Comment vous êtes-vous retrouvé sur ce film ?

Lennert Hillege : On est presque voisins avec Steve Mc Queen et on se croise parfois au supermarché ! Mais blague à part, la productrice Floor Onrust de Family Affair Films est une vieille connaissance. Nous nous sommes rencontrés à l’école de cinéma, et c’est elle qui m’a présenté à Steve. Les relations se sont nouées de la sorte, avec également Bianca Stigtert la femme de Steve, qui est néerlandaise et l’auteur du livre dont est inspiré le film.
Ce livre est un répertoire très factuel et très froid de tous les événements recensés dans la capitale, un peu comme un annuaire.

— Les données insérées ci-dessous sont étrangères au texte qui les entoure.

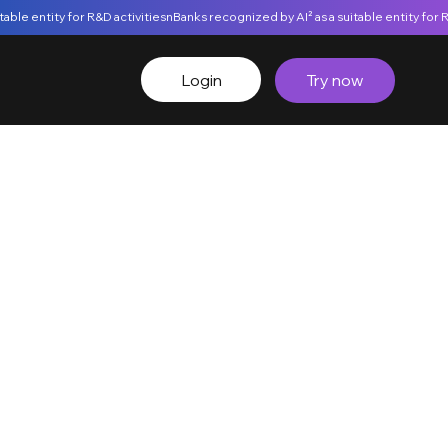
Login
Try now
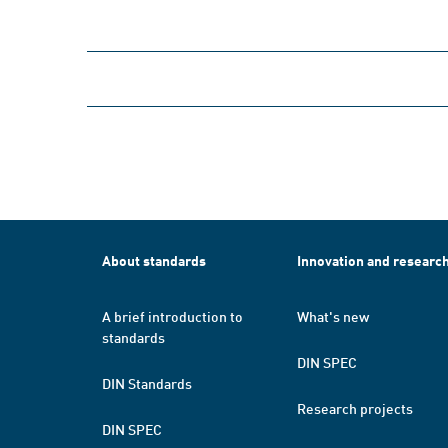
About standards
Innovation and researc
A brief introduction to
What's new
standards
DIN SPEC
DIN Standards
Research projects
DIN SPEC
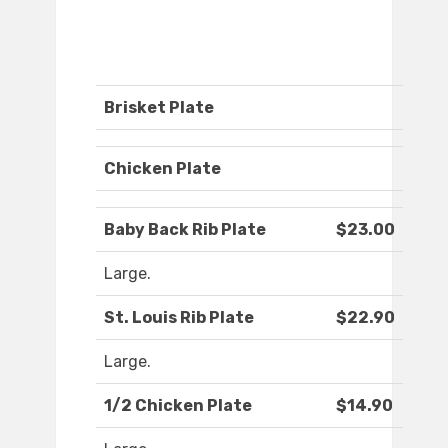
Brisket Plate
Chicken Plate
Baby Back Rib Plate
$23.00
Large.
St. Louis Rib Plate
$22.90
Large.
1/2 Chicken Plate
$14.90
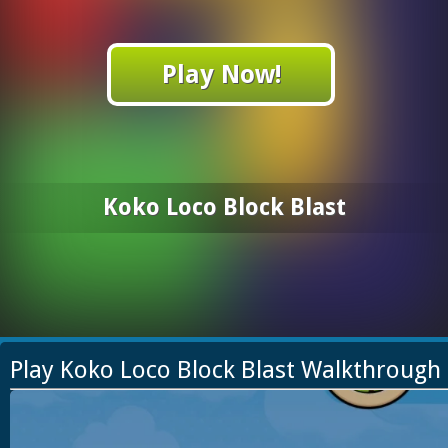
Play Now!
Koko Loco Block Blast
Play Koko Loco Block Blast Walkthrough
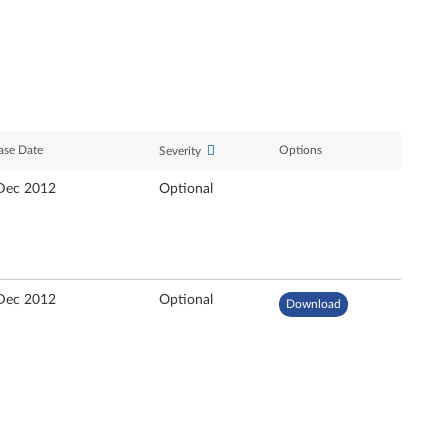
ase Date
Options
Severity
Dec 2012
Optional
Dec 2012
Optional
Download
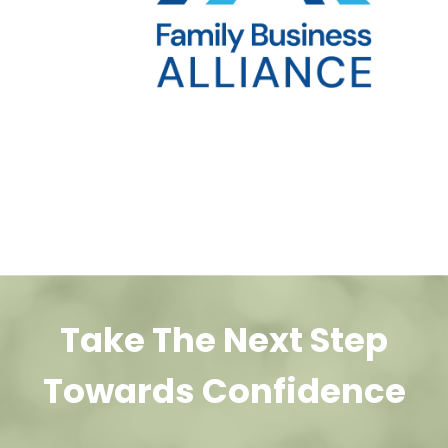
Take The Next Step
Towards Confidence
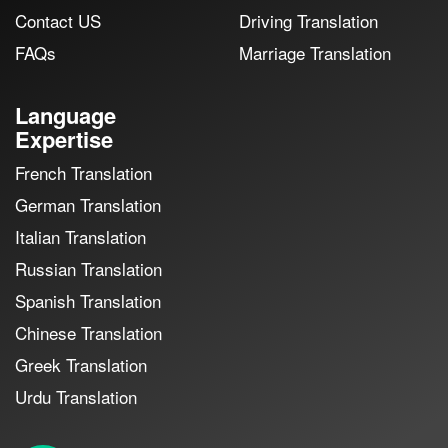
Contact US
Driving Translation
FAQs
Marriage Translation
Language
Expertise
French Translation
German Translation
Italian Translation
Russian Translation
Spanish Translation
Chinese Translation
Greek Translation
Urdu Translation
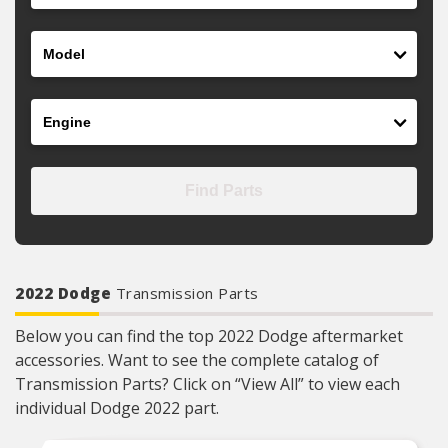
Model
Engine
Find Parts
2022 Dodge
Transmission Parts
Below you can find the top 2022 Dodge aftermarket
accessories. Want to see the complete catalog of
Transmission Parts? Click on “View All” to view each
individual Dodge 2022 part.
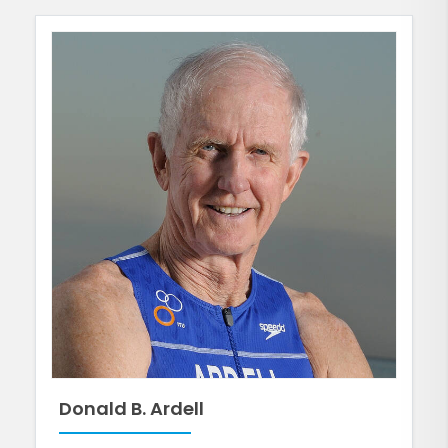
Donald B. Ardell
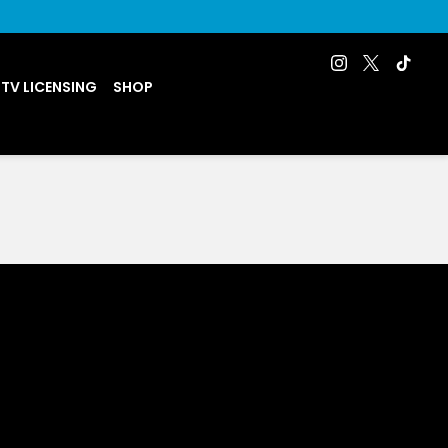
 TV LICENSING
SHOP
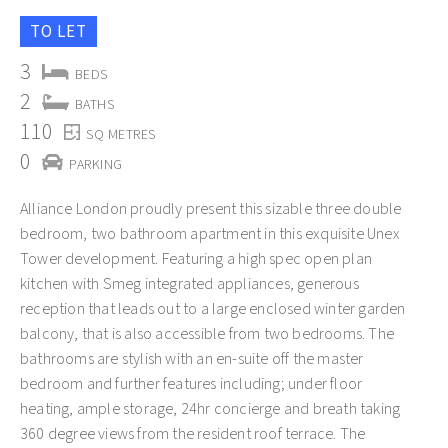
TO LET
3
BEDS
2
BATHS
110
SQ METRES
0
PARKING
Alliance London proudly present this sizable three double
bedroom, two bathroom apartment in this exquisite Unex
Tower development. Featuring a high spec open plan
kitchen with Smeg integrated appliances, generous
reception that leads out to a large enclosed winter garden
balcony, that is also accessible from two bedrooms. The
bathrooms are stylish with an en-suite off the master
bedroom and further features including; under floor
heating, ample storage, 24hr concierge and breath taking
360 degree views from the resident roof terrace. The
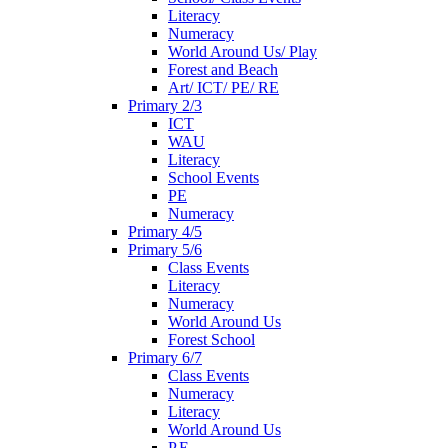
Literacy
Numeracy
World Around Us/ Play
Forest and Beach
Art/ ICT/ PE/ RE
Primary 2/3
ICT
WAU
Literacy
School Events
PE
Numeracy
Primary 4/5
Primary 5/6
Class Events
Literacy
Numeracy
World Around Us
Forest School
Primary 6/7
Class Events
Numeracy
Literacy
World Around Us
P.E.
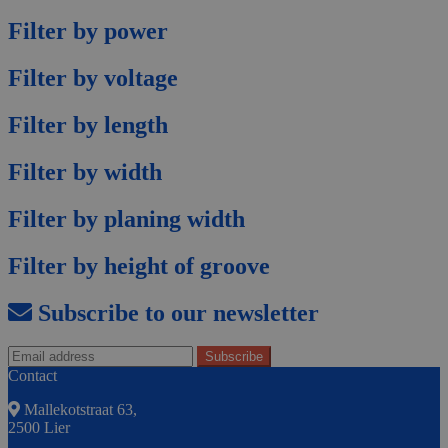
Filter by power
Filter by voltage
Filter by length
Filter by width
Filter by planing width
Filter by height of groove
Subscribe to our newsletter
Contact
Mallekotstraat 63,
2500 Lier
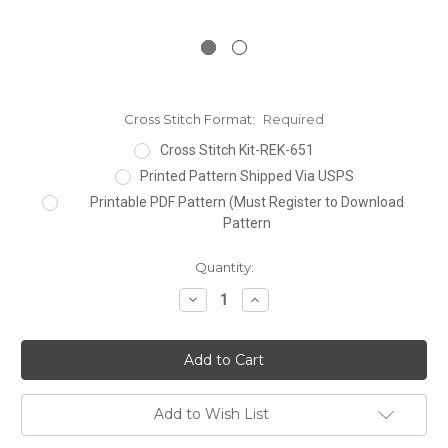
Cross Stitch Format:
Required
Cross Stitch Kit-REK-651
Printed Pattern Shipped Via USPS
Printable PDF Pattern (Must Register to Download
Pattern
Current
Quantity:
Stock:
Decrease
Increase
Quantity:
Quantity:
Add to Wish List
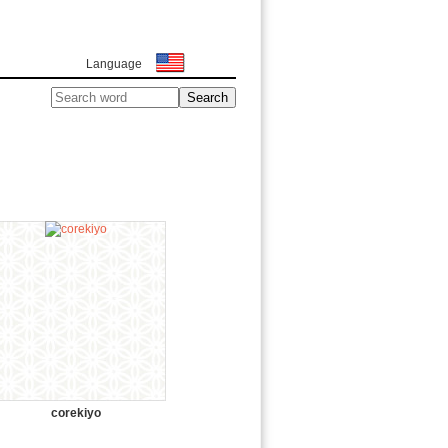
Language
corekiyo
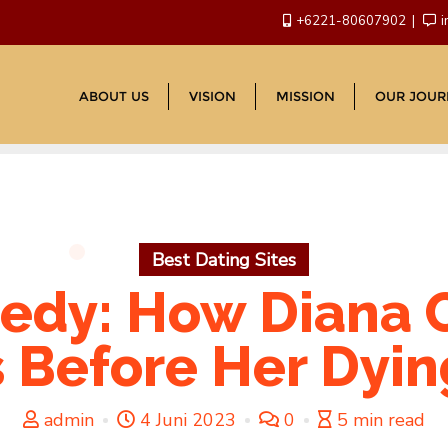
+6221-80607902
i
ABOUT US
VISION
MISSION
OUR JOUR
Best Dating Sites
edy: How Diana 
 Before Her Dyi
admin
4 Juni 2023
0
5 min read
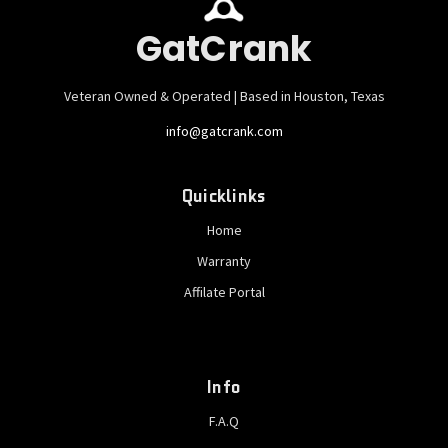
GatCrank
Veteran Owned & Operated | Based in Houston, Texas
info@gatcrank.com
Quicklinks
Home
Warranty
Affilate Portal
Info
F.A.Q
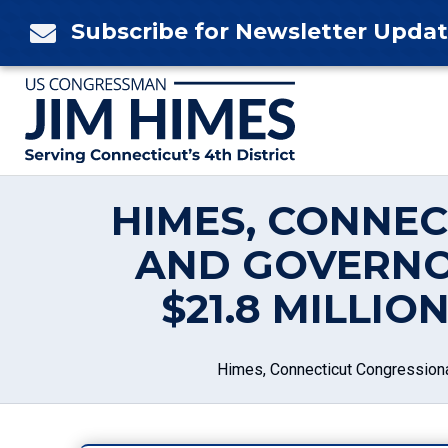
Skip
Subscribe for Newsletter Upda

to
content
HIMES, CONNE
AND GOVERNO
$21.8 MILLI
Himes, Connecticut Congressiona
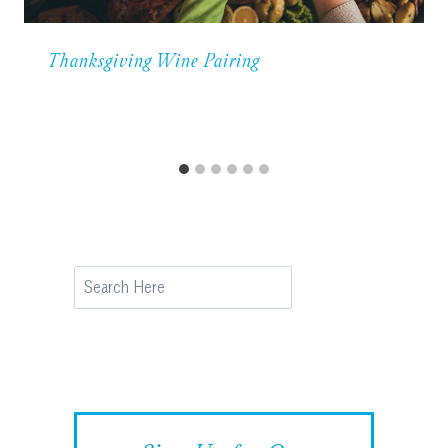
Thanksgiving Wine Pairing
Search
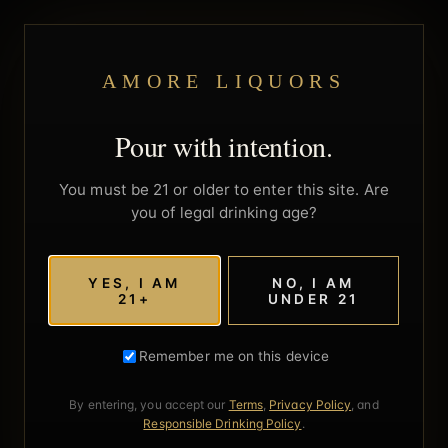
AMORE LIQUORS
Pour with intention.
You must be 21 or older to enter this site. Are
you of legal drinking age?
YES, I AM
NO, I AM
21+
UNDER 21
Remember me on this device
By entering, you accept our
Terms
,
Privacy Policy
, and
Responsible Drinking Policy
.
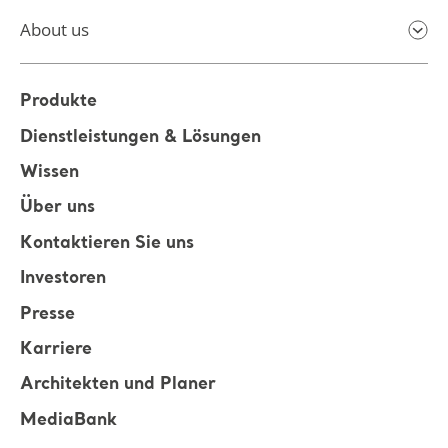
About us
Produkte
Dienstleistungen & Lösungen
Wissen
Über uns
Kontaktieren Sie uns
Investoren
Presse
Karriere
Architekten und Planer
MediaBank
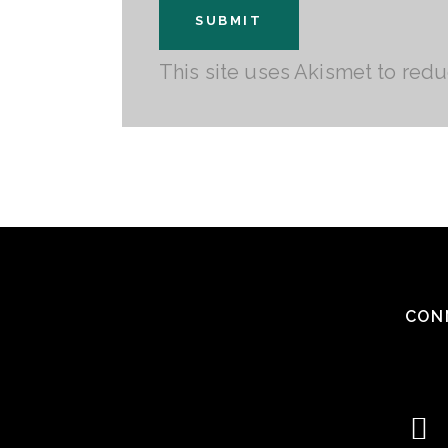
This site uses Akismet to red
CON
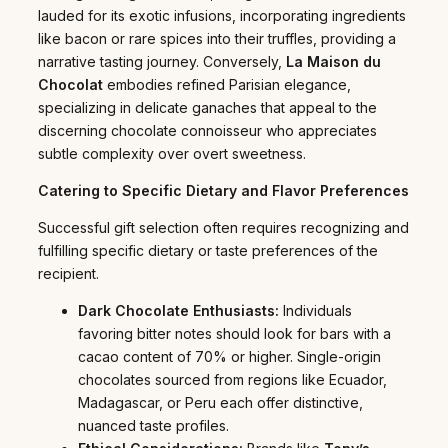
lauded for its exotic infusions, incorporating ingredients
like bacon or rare spices into their truffles, providing a
narrative tasting journey. Conversely,
La Maison du
Chocolat
embodies refined Parisian elegance,
specializing in delicate ganaches that appeal to the
discerning chocolate connoisseur who appreciates
subtle complexity over overt sweetness.
Catering to Specific Dietary and Flavor Preferences
Successful gift selection often requires recognizing and
fulfilling specific dietary or taste preferences of the
recipient.
Dark Chocolate Enthusiasts:
Individuals
favoring bitter notes should look for bars with a
cacao content of 70% or higher. Single-origin
chocolates sourced from regions like Ecuador,
Madagascar, or Peru each offer distinctive,
nuanced taste profiles.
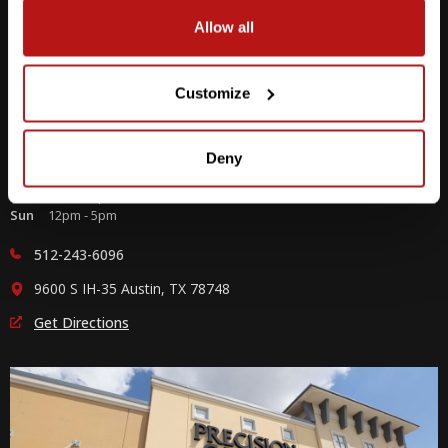
Allow all
Customize
Southpark Meadows
Deny
M-F
10am - 7pm
Sat
10am - 6pm
Sun
12pm - 5pm
512-243-6096
9600 S IH-35 Austin, TX 78748
Get Directions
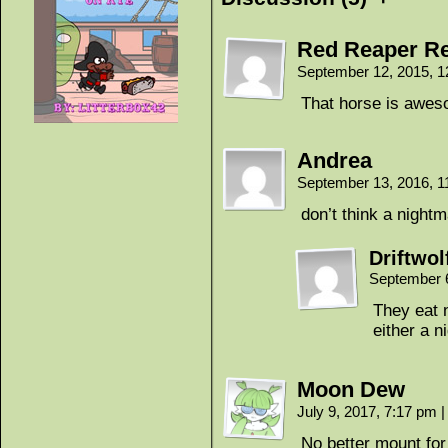
Red Reaper Re
September 12, 2015, 
That horse is awe
Andrea
September 13, 2016, 
don’t think a night
Driftwol
September 
They eat 
either a n
Moon Dew
July 9, 2017, 7:17 pm
|
No better mount fo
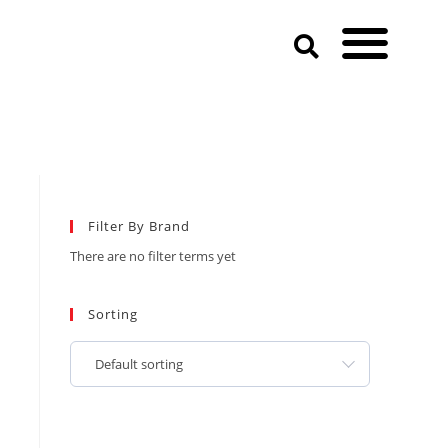
Filter By Brand
There are no filter terms yet
Sorting
Default sorting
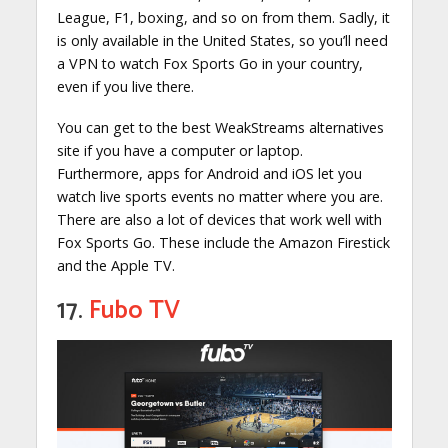
League, F1, boxing, and so on from them. Sadly, it
is only available in the United States, so you’ll need
a VPN to watch Fox Sports Go in your country,
even if you live there.
You can get to the best WeakStreams alternatives
site if you have a computer or laptop.
Furthermore, apps for Android and iOS let you
watch live sports events no matter where you are.
There are also a lot of devices that work well with
Fox Sports Go. These include the Amazon Firestick
and the Apple TV.
17.
Fubo TV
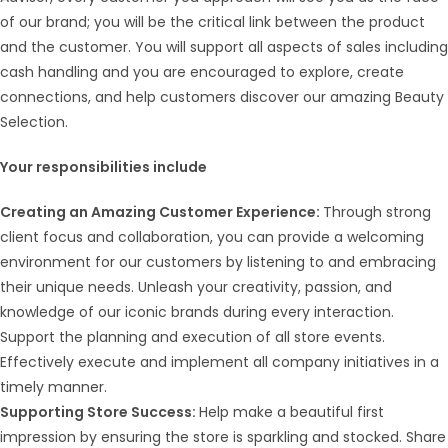
of our brand; you will be the critical link between the product
and the customer. You will support all aspects of sales including
cash handling and you are encouraged to explore, create
connections, and help customers discover our amazing Beauty
Selection.
Your responsibilities include
Creating an Amazing Customer Experience:
Through strong
client focus and collaboration, you can provide a welcoming
environment for our customers by listening to and embracing
their unique needs. Unleash your creativity, passion, and
knowledge of our iconic brands during every interaction.
Support the planning and execution of all store events.
Effectively execute and implement all company initiatives in a
timely manner.
Supporting Store Success:
Help make a beautiful first
impression by ensuring the store is sparkling and stocked. Share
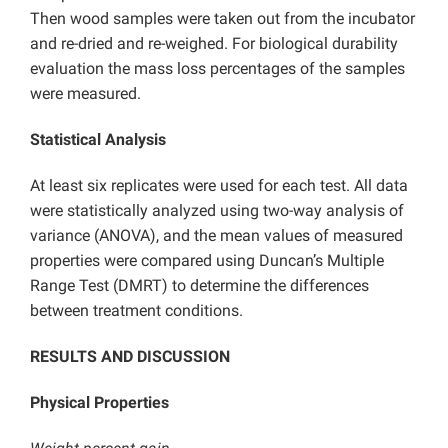
Then wood samples were taken out from the incubator
and re-dried and re-weighed. For biological durability
evaluation the mass loss percentages of the samples
were measured.
Statistical Analysis
At least six replicates were used for each test. All data
were statistically analyzed using two-way analysis of
variance (ANOVA), and the mean values of measured
properties were compared using Duncan’s Multiple
Range Test (DMRT) to determine the differences
between treatment conditions.
RESULTS AND DISCUSSION
Physical Properties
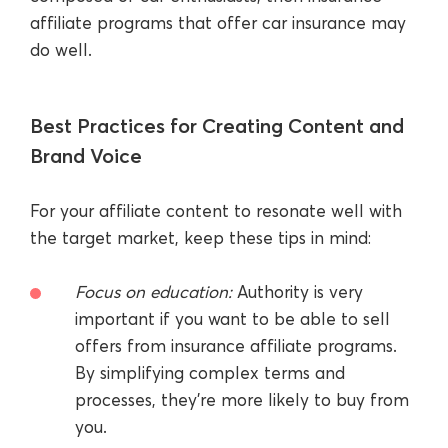
affiliate programs that offer car insurance may
do well.
Best Practices for Creating Content and
Brand Voice
For your affiliate content to resonate well with
the target market, keep these tips in mind:
Focus on education:
Authority is very
important if you want to be able to sell
offers from insurance affiliate programs.
By simplifying complex terms and
processes, they’re more likely to buy from
you.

Chaque adresse est répertoriée, avec la description de ce qui s’est passé sans aucun affect ni dramaturgie.

Comment aborder un tel projet ?

LH : Le tournage s’est réparti sur presque trois années, par blocs, en s’adaptant aux événements qui se passaient autour de nous. Le livre nous a servi de guide pour répertorier toutes les adresses, certaines demandant forcément plus de préparation que d’autres (le musée, la salle de concert...) mais c’était surtout une sorte de marathon vu le nombre considérable de lieux répertoriés dans le livre. D’ailleurs nous avons tourné bien plus que ce qui a été retenu dans la version de quatre heures présentée sur la Croisette. Il se peut que la version intégrale de ce projet voit le jour plus tard, dans une forme encore beaucoup plus longue...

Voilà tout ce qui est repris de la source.